Furthermore, an association can be suspended or dissolved "in the case of interference in internal affairs of the country or attack on national sovereignty" or if it "receives funds from a foreign NGO without authorization" or exercises "activities other than those established in its statute." Importantly, suspension can now be ordered by an administrative decision and dissolution by an administrative court. These measures prevent associations from identifying and criticizing human rights violations.
We would also like to draw the Commission’s attention to the ongoing attacks faced by human rights defenders in Egypt at this time. Independent civil society in Egypt is currently facing the worst crackdown since its emergence in 1985. Since the Commission met in November, 17 NGO offices were raided by security forces and members of the prosecution. National and international workers in foreign human rights and democracy groups were referred to court on criminal charges in what has been known as the "foreign funding case." The decision to lift the travel ban on international staff of foreign organizations does not halt the prosecution of these NGOs and their staff members. In fact, almost all national and international independent human rights organizations in Egypt are facing a severe government-led smear campaign aimed at defaming these groups before the Egyptian public, labeling them as foreign agents aspiring to disturb public stability and divide Egypt, and continue to face the threat of judicial investigations.
The strategies used by the Egyptian authorities in this case are characterized by unpredictability, manipulation of facts, and complete disregard of the law. On 21 December the Minister of Justice, without any legal grounds, held human rights organizations responsible for deadly attacks against protesters on different occasions. Additionally, the investigative judges appointed to the "foreign funding" case revealed details of the investigation allegedly linking the NGOs under investigation to a foreign conspiracy to divide Egypt. Such defaming statements aim to shift the blame for the violations committed by the ruling authorities, as well as to distract the public from these violations. Moreover, authorities in Egypt are basing their investigations on the draconian legislation passed by the Mubarak government to curtail the work of civil society.

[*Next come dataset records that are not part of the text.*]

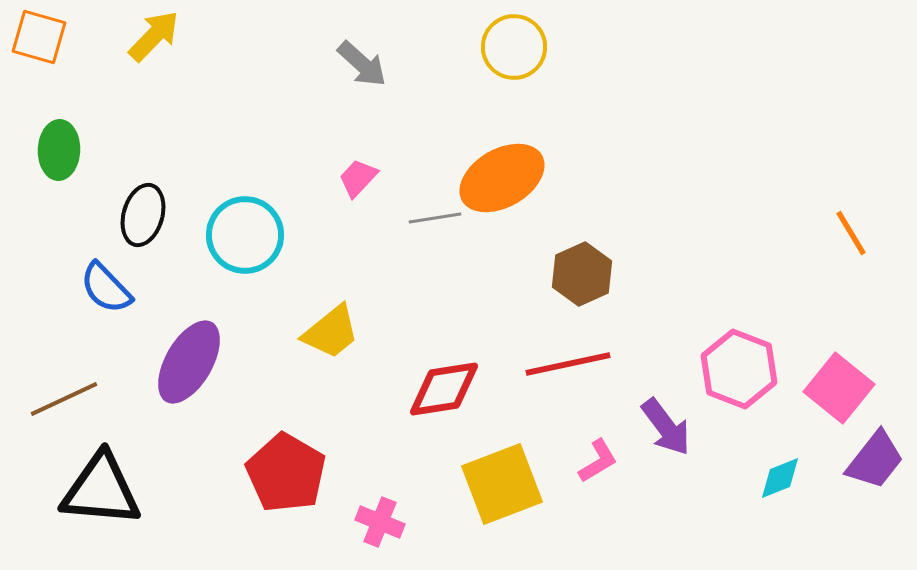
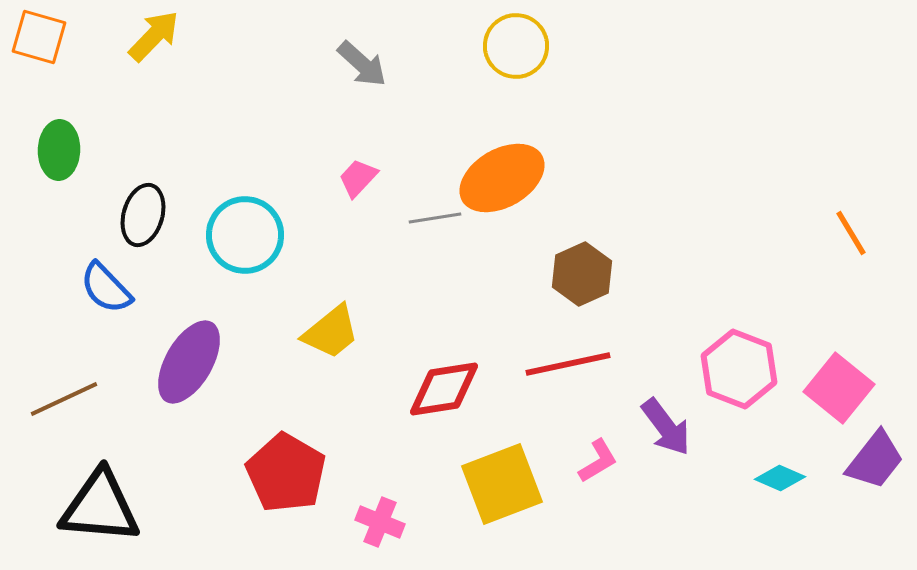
yellow circle: moved 2 px right, 1 px up
cyan diamond: rotated 45 degrees clockwise
black triangle: moved 1 px left, 17 px down
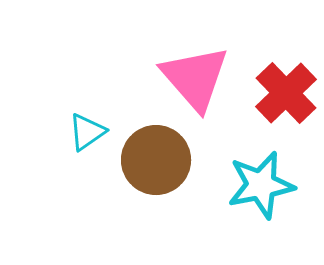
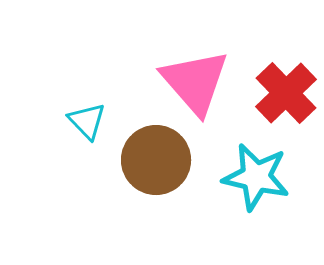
pink triangle: moved 4 px down
cyan triangle: moved 11 px up; rotated 39 degrees counterclockwise
cyan star: moved 5 px left, 8 px up; rotated 24 degrees clockwise
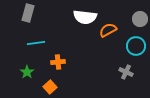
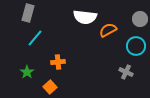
cyan line: moved 1 px left, 5 px up; rotated 42 degrees counterclockwise
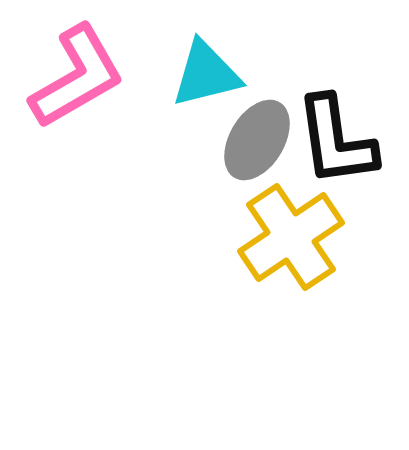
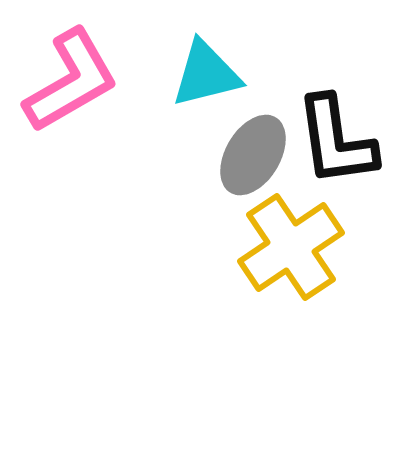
pink L-shape: moved 6 px left, 4 px down
gray ellipse: moved 4 px left, 15 px down
yellow cross: moved 10 px down
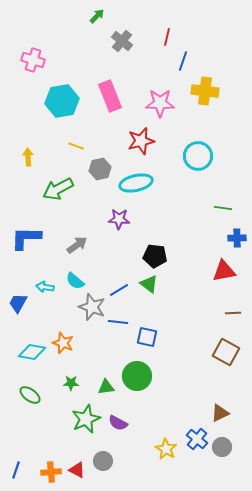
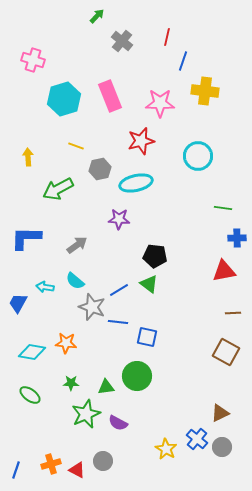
cyan hexagon at (62, 101): moved 2 px right, 2 px up; rotated 8 degrees counterclockwise
orange star at (63, 343): moved 3 px right; rotated 15 degrees counterclockwise
green star at (86, 419): moved 5 px up
orange cross at (51, 472): moved 8 px up; rotated 12 degrees counterclockwise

Following the path of Algeria, the Egyptian Ministry of Insurance and Social Affairs has proposed yet another restrictive draft law as the newly elected Parliament debates proposed legislation to govern civil society. This draft law is the most restrictive proposal so far – more so even than the previous draft presented by the government during the transition period – and aiming to impose even more restrictions on civil society and human rights organizations than the draconian law still in effect from the Mubarak era. This law would nationalize civil society, effectively turning it into an institution of the government, and NGO staff into civil servants. Such a move would entail harsher penalties and would completely eradicate the independence of civil society, particularly human rights organizations. Furthermore, the new law would impose several new arbitrary restrictions aiming to terrorize human rights defenders.
At this critical time in the history of Northern Africa, CIHRS and CFDA call on the African Commission for Human and Peoples’ Rights to remind Algeria and Egypt of their obligations under international law to ensure respect for the right of HRDs to freedoms of association, assembly, and expression. Specifically, we urge the Special Rapporteur on Human Rights Defenders in Africa to devote further attention to the role of Human Rights Defenders in Algeria and Egypt and to continue to address the ongoing – and in some cases deteriorating – attacks against them.